1

COBRA Eligibility

To eligible for COBRA, you must have been enrolled in your employer's health plan when you worked and the health plan must continue to be in effect for active employees. COBRA coverage begins on the date when the health plan coverage would have been lost because of the termination. For most companies, this is the last day of the month following your termination, but you need to check this with your former company.

2

COBRA: If Your Company is Bankrupt

If your company closes or goes bankrupt and no longer maintains a health plan, there is no COBRA coverage. If, however, there is another plan offered by your company, then you may be covered under that plan.

3

COBRA: You Cannot Be Terminated For Gross Misconduct

Your termination must not be for gross misconduct. The COBRA legislation does not define gross misconduct, but the action must be more than simple negligence and incompetence. If you challenge termination for gross misconduct, you may sue for a denial of COBRA benefits.
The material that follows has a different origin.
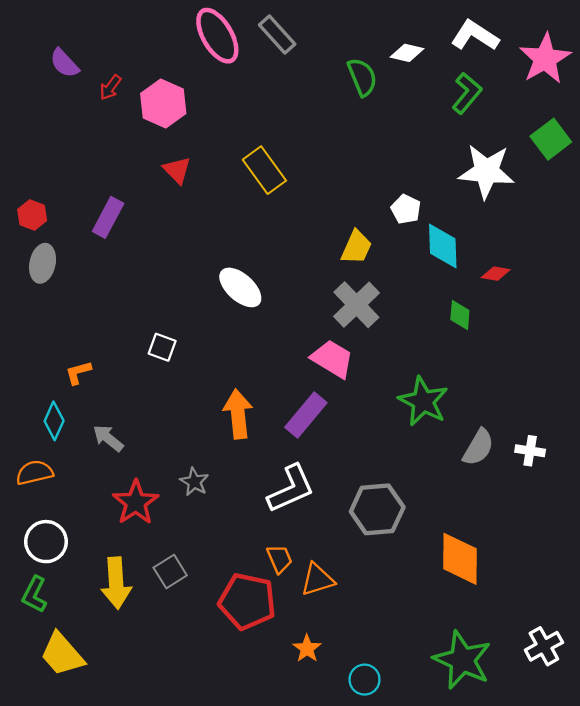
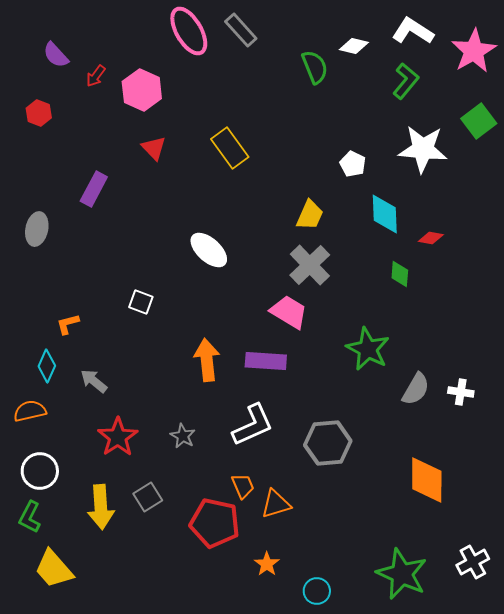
white pentagon: (406, 209) -> (353, 164), moved
red hexagon: (32, 215) -> (39, 113), moved
purple rectangle: (306, 415) -> (266, 361), turned 54
gray star: (194, 482) -> (183, 436), moved
orange diamond: (460, 559) -> (427, 480), moved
It is up to the courts to decide this.

4

COBRA: Employer Notice Requirements

You must be notified of your COBRA rights following your termination. If you are not, your former company will incur penalties. An employer has 30 days from date of termination to notify the plan administrator. The plan administrator generally has 14 days from the time they were notified of your termination to send you the COBRA election package. The enrollment package must be both timely and accurate, or it may result in a denial of your COBRA rights.

5

COBRA: 60 Days to Elect

You have 60 days to decide whether or not to elect COBRA. The election deadline is generally stated in your election package. If you waive COBRA during the election period, you can revoke the waiver before the election period ends.

6

COBRA: Talk to Attorney

The COBRA laws are very complex and it might be best not to go this alone. A consultation with an employment attorney may be advisable. Know your COBRA rights to protect yourself and your family's health!